Another way to improve is greedily: find the letter in the list that is the worst, then swap it with the best available word.
But I have no idea what’ll work well, so let’s try each combination of initial conditions (random choice, NATO, most dissimilar) and optimizing with (random search, greedy swap).
Results
Matching the NATO alphabet’s constraints:
I’ll limit the number of phonemes and syllables to match the NATO alphabet, and hang onto 100 words per letter (and the NATO words). How do the results look?
- The NATO alphabet is a good starting point. Farthest-start is better. Random start is bad because it has no thought behind it.
- The optimization works! In each case, the optimizer does better than the initial data. Random search works decently, but the greedy search does better.
- The best result was farthest-start with the greedy optimization
- Minimum word distance of 21 is pretty great, compared to the NATO value of 8.9.

Limiting syllables
So we can optimize for more dissimilar words, but what about more restricted cases? Like fixing the number of syllables? For these weird cases, if the filter removes all the words for a letter, I’ll use the NATO word for that one.
- I’m surprised that the optimized one-syllable word list is “better” than the original NATO alphabet.
- The syllabically-limited cases aren’t as optimal as the earlier result, but still decent.
- Oddly, the 2-syllable case is the best of these.

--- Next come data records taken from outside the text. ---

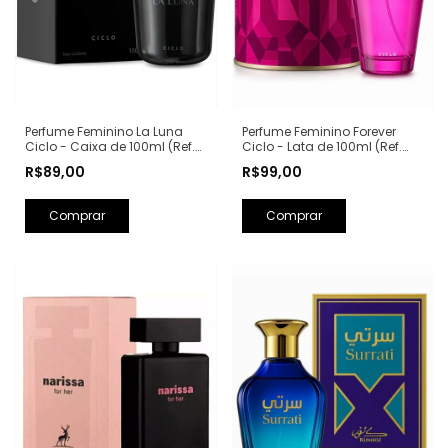
Perfume Feminino La Luna
Perfume Feminino Forever
Ciclo - Caixa de 100ml (Ref.
Ciclo - Lata de 100ml (Ref.
Olfativa: La Nuit Trésor
Olfativa: Fantasy Britney
R$89,00
R$99,00
Lancôme)
Spears)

| Constraint | NATO original | 1 syllable | 2 syllables | 3 syllables | 4 syllables | NATO-like |
|---|---|---|---|---|---|---|
| Min Distance | 8.9 | 10.5 | 18.5 | 17.875 | 13.375 | 21.5 |
| Mean Distance | 24.9 | 22.7531 | 33.6208 | 37.6246 | 48.0515 | 34.9742 |
| A | alpha | act | anger | advantage | acknowledgement | abruptly |
| B | bravo | blind | breakdown | beautifully | bureaucratic | behind |
| C | charlie | change | cambridge | concerto | carbohydrate | closely |
| D | delta | dry | doorway | digestion | disappointment | drink |
| E | echo | ear | earthquake | erosion | eternally | east |
| F | foxtrot | french | foxtrot | factual | formulation | foxtrot |
| G | golf | glimpse | goldsmith | genuine | genuinely | genuine |
| H | hotel | her | household | hopelessly | hierarchical | heroic |
| I | india | inch | instinct | influence | indigestion | instinct |
| J | juliet | joke | judgement | journalist | jurisdiction | justify |
| K | kilo | kick | kibbutz | kilogram | kilo | kilogram |
| L | lima | lounge | livestock | likelihood | legislative | loyalty |
| M | mike | march | mainstream | murderer | menstruation | mixture |
| N | november | noon | network | nostalgia | negligible | nitrogen |
| O | oscar | ounce | opera | observer | objectively | orthodox |
| P | papa | plump | pleasure | picturesque | perimeter | power |
| Q | quebec | queue | quantum | quotation | questionable | quantity |
| R | romeo | realm | restraint | regiment | reconstruction | romeo |
| S | sierra | strength | shakespeare | scientist | subsequently | spirit |
| T | tango | twelve | transport | treasurer | triumphantly | temple |
| U | uniform | urge | unkind | unbroken | unemployment | uniform |
| V | victor | valve | viewpoint | volcano | vocational | volcano |
| W | whiskey | warmth | wildlife | warrior | wonderfully | wildlife |
| X | x-ray | x-ray | x-ray | x-ray | x-ray | x-ray |
| Y | yankee | york | yorkshire | yesterday | yankee | youngest |
| Z | zulu | zoo | zulu | zimbabwe | zulu | zimbabwe |
The worst spelling alphabet
What if I try to make the worst spelling alphabet? That’d have the words that are the easiest to confuse. In this case, I optimized for the lowest average distance between words.
Here’s a matrix showing how similar each word is to each other one, for a mean distance of 9.7. That’s much, much worse than the useful cases above.

For example, it has “tight / sight /night”. Also “bait / date /gate / hate”. Overall, just a terrible list of words. If you want to really be useless at spelling, use these.
Conclusion
Personally, I like the two-syllable word list. It feels more resistant to errors than the single-syllable list, and feels less silly than the broadly-optimized list.
It’s fun to optimize for silly things.